I stopped taking the waste stream wood chips due to the problem of the road side work crews throwing glass bottles into the shredders. Their attitude was they saw the shredder as a trash disposal and they couldn’t get out of that mindset. So for years we’ve instead simply bought big truck loads of the chips from loggers. This avoids the trash problem although it costs more.
Another waste stream that I know of one farmer using is the local newspaper’s excess copies. But the newspaper is dying because people aren’t reading it as much so that is not a reliable source for the long term. Besides, he’s already taking care of that. I also have hesitations about the staples, ink, etc on that. I like the wood chips better.
Realize that we log, we do sustainable forestry, so we generate wood chips by the hundreds of tons. If the timing is right between when we’re doing a wood chipping job and when we need them as well as the access we can provide our own chips – otherwise we can buy them in from another logging job. Which way we do it depends on things like the current market price, what type of wood we’re working (I don’t want cedar chips), timing, trucks in use, etc. Out of a theoretical typical tree there are the portions that go to veneer, to cabinetry, to lumber, to firewood, to chips (called biomass).

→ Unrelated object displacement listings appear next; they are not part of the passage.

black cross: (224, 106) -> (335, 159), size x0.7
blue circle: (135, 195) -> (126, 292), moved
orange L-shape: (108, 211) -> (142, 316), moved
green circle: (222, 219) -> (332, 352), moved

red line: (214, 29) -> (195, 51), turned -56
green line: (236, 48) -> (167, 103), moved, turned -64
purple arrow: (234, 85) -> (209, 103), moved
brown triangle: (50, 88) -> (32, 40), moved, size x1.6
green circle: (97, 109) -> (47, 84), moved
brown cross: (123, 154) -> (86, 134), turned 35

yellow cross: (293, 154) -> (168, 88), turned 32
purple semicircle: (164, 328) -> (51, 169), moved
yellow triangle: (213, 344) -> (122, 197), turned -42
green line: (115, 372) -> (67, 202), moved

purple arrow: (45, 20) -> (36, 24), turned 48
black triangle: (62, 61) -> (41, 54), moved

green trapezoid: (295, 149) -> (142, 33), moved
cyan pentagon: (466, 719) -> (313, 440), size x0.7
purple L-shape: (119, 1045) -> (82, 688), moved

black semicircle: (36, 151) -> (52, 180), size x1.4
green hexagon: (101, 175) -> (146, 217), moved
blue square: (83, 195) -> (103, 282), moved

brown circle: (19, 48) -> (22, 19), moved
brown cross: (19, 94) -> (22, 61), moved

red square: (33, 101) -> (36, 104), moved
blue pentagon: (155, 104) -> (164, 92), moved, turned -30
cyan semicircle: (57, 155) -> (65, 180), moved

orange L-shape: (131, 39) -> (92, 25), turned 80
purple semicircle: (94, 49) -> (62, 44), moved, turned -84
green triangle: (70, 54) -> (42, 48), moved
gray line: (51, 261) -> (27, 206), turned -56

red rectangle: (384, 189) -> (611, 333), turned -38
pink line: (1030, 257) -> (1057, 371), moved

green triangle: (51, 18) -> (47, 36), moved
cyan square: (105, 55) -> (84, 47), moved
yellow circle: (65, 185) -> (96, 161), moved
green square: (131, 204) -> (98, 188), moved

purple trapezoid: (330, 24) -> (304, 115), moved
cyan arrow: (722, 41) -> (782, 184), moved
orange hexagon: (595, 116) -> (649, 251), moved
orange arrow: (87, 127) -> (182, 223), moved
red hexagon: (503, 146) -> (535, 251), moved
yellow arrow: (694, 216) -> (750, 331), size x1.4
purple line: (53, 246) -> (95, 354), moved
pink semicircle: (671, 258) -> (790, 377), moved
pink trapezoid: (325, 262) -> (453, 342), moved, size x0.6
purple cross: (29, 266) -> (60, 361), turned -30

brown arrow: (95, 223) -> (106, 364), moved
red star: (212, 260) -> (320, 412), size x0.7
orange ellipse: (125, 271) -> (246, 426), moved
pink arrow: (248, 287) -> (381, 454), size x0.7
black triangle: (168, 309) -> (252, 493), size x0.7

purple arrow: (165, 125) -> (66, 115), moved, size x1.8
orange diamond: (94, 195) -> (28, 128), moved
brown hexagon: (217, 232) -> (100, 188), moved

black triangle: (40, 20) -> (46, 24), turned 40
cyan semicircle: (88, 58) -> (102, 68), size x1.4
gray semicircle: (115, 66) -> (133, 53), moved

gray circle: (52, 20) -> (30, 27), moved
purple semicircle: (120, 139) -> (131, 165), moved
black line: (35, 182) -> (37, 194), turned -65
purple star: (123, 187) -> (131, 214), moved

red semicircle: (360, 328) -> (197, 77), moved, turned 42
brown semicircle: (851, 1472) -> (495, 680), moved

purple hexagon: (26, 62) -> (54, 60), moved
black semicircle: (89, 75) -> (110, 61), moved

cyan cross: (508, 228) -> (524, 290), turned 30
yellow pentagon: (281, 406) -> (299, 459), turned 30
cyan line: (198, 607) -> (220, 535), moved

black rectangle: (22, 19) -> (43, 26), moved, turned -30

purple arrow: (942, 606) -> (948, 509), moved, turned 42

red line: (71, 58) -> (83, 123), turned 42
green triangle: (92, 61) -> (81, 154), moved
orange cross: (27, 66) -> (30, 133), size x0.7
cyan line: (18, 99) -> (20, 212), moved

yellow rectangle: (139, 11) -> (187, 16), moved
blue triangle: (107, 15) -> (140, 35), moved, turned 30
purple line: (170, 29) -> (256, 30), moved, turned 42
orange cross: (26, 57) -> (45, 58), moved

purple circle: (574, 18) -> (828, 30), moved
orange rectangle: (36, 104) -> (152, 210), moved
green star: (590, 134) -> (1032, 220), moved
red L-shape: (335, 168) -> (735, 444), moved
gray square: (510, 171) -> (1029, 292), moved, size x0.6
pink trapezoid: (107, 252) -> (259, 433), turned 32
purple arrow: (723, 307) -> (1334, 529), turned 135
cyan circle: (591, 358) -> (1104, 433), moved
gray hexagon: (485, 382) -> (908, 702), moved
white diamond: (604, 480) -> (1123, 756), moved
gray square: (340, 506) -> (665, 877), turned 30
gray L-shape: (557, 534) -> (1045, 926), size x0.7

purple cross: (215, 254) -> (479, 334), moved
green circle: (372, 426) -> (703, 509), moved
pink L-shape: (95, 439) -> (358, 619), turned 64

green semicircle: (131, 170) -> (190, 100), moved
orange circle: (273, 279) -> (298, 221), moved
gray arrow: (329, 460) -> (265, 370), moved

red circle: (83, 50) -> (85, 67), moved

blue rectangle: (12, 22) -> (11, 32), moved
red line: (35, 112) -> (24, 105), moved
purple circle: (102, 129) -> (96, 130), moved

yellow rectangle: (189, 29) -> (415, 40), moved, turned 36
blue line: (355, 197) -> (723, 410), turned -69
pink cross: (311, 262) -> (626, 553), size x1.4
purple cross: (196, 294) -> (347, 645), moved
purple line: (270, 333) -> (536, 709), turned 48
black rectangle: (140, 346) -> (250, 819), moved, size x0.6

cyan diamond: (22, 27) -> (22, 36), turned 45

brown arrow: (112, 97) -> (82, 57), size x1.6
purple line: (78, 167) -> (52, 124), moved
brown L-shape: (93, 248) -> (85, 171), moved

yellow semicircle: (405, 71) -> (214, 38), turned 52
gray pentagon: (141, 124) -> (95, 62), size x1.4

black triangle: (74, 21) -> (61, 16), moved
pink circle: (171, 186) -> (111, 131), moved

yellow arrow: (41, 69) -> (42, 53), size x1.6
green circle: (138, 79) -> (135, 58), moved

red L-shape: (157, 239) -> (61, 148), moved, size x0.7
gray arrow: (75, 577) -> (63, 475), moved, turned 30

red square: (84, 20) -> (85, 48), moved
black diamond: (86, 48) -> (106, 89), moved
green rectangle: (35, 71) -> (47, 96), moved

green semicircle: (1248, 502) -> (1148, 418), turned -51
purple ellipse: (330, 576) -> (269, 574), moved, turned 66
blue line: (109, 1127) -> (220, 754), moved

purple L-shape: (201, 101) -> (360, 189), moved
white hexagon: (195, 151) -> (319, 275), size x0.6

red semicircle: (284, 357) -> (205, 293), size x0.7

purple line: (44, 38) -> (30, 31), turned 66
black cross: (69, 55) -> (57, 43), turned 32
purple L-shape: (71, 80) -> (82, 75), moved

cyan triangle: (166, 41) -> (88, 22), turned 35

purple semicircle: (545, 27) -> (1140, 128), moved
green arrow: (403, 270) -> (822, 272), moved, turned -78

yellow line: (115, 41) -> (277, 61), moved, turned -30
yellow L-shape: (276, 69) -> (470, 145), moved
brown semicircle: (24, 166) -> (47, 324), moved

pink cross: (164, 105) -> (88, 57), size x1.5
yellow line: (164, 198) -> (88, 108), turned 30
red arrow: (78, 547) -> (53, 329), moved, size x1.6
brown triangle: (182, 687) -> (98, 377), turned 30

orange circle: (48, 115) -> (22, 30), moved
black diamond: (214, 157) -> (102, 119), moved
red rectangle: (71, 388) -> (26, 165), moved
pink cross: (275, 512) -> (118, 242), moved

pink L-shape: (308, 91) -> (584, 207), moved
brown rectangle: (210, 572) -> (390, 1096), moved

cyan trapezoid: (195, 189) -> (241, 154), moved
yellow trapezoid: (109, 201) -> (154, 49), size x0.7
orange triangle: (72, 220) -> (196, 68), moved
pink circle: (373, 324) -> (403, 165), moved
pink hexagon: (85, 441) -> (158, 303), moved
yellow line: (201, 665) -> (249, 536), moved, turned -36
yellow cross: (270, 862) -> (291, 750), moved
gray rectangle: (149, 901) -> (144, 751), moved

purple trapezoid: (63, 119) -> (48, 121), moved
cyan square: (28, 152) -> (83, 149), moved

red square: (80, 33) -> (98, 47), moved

Hi, I’m just wondering if your weaners or growers are given any meat meal? If not how do you get enough protein, lysine into their diets please.
Thanks
Sarah
No, we don’t feed any meat meal. They get lysine from whey to an extent but pasture is also a source. While pasture plants are generally low in lysine the lysine is still there and if you eat enough of them you get enough lysine. Another source specifically for the smaller pigs is cooked eggs from our hens. The hens are for organic pest control. They eat a lot of insects plus some mice, snakes and pasture forages. As a side benefit they produce eggs which we cook to double the available protein and feed to the younger pigs. See feeding notes on The Pig Page.
Are you replacing the billboard tarp “roof” of the ark this year? I know you had timing/wind/temperature considerations when you first covered the nice space.
Just watched the combine go through thousands of acres of sunflowers locally. Seems to have been the drought crop of choice in Davis. All, apparently, a variant that tops out at about four feet and makes a head less than a foot in diameter.
The translucent greenhouse fabric covering is the goal although frankly the tarp is doing very nicely. Replacing it is a big task so it’s competing with other things including building the second greenhouse in the north home field. I am very much looking forward to having a bright sky roof and think the pigs would like it in the winter, spring and fall. In the summer I hope to grow warm season crops in there, someday.
Do the pigs have access to the greenhouse year round? What’s that do for parasites? I thought you rotated their living spaces so parasite life cycles could burn themselves out.
No, there have been periods when none were able to get to the greenhouse. It depends on where they are in the rotation schedule plus the greenhouse is divided into multiple sections. The hot composting bedding is hostile to parasites as well.